Amcamın oğlu Hâris, bu feryâdı duyar duymaz, kendisinden vazgeçerek göz ve kaş işâretiyle suyu hemen İkrime’ye götürmemi istedi.

Kızgın kumların üzerinde yatan şehidlerin aralarından koşa koşa İkrime’ye yetiştim ve hemen kırbamı kendisine uzattım. İkrime elini kırbaya uzatırken Iyaş’ın iniltisi duyuldu:

“–Ne olur bir damla su verin! Allah rızâsı için bir damla su!..”

Bu feryâdı duyan İkrime, elini hemen geri çekerek suyu Iyaş’a götürmemi işâret etti. Hâris gibi o da içmedi.

Ben kırbayı alarak şehidlerin arasında dolaşa dolaşa Iyaş’a yetiştiğim zaman kendisinin son sözlerini işitiyordum. Diyordu ki:

“–İlâhî! Îmân dâvâsı uğruna canımızı fedâ etmekten aslâ çekinmedik. Artık bizden şehâdet rütbesini esirgeme. Hatâlarımızı affeyle!”

Belli ki, Iyaş artık şehâdet şerbetini içiyordu. Benim getirdiğim suyu gördü, fakat vakit kalmamıştı… Başladığı kelime-i şehâdeti ancak bitirebildi.

Derhâl geri döndüm, koşa koşa İkrime’nin yanına geldim; kırbayı uzatırken bir de ne göreyim; İkrime de şehid olmuş!

Bâri amcamın oğlu Hâris’e yetişeyim dedim.

Koşa koşa ona geldim.

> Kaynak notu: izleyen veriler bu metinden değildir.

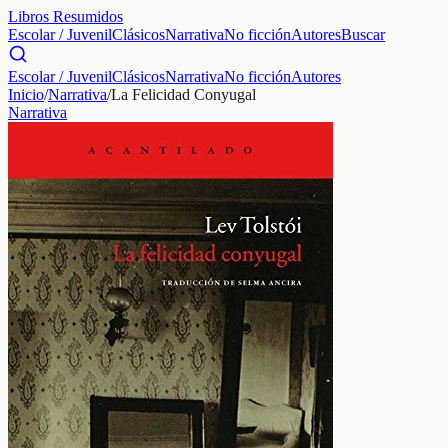
Libros Resumidos
Escolar / Juvenil
Clásicos
Narrativa
No ficción
Autores
Buscar
Escolar / Juvenil
Clásicos
Narrativa
No ficción
Autores
Inicio
/
Narrativa
/
La Felicidad Conyugal
Narrativa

Ne çâre ki, o da ateş gibi kumların üzerinde kavrula kavrula rûhunu teslîm eylemişti… Ne yazık ki kırba, dolu olarak üç şehidin ortasında kaldı. (Bkz. Hâkim, Müstedrek, III, 270)

Huzeyfe radıyallâhu anh o andaki hâlet-i rûhiyesini şöyle anlatır:

“–Hayatımda birçok hâdiseyle karşılaştım. Fakat hiçbiri beni bu kadar duygulandırıp heyecanlandırmadı. Aralarında akrabalık gibi bir bağ bulunmadığı hâlde, bunların birbirlerine karşı bu derecedeki diğergâm, fedâkâr ve şefkatli hâlleri, yani son nefeslerini de hayatlarındaki gibi fazîlet içerisinde vermeleri ve “ancak Müslüman olarak ölünüz” (Al-i İmran, 102) âyet-i kerîmesinin şuuru ile hayâta vedâ edebilmeleri, gıpta ile seyredip hayran olduğum en büyük îmân celâdeti olarak hâfızamda derin izler bıraktı…”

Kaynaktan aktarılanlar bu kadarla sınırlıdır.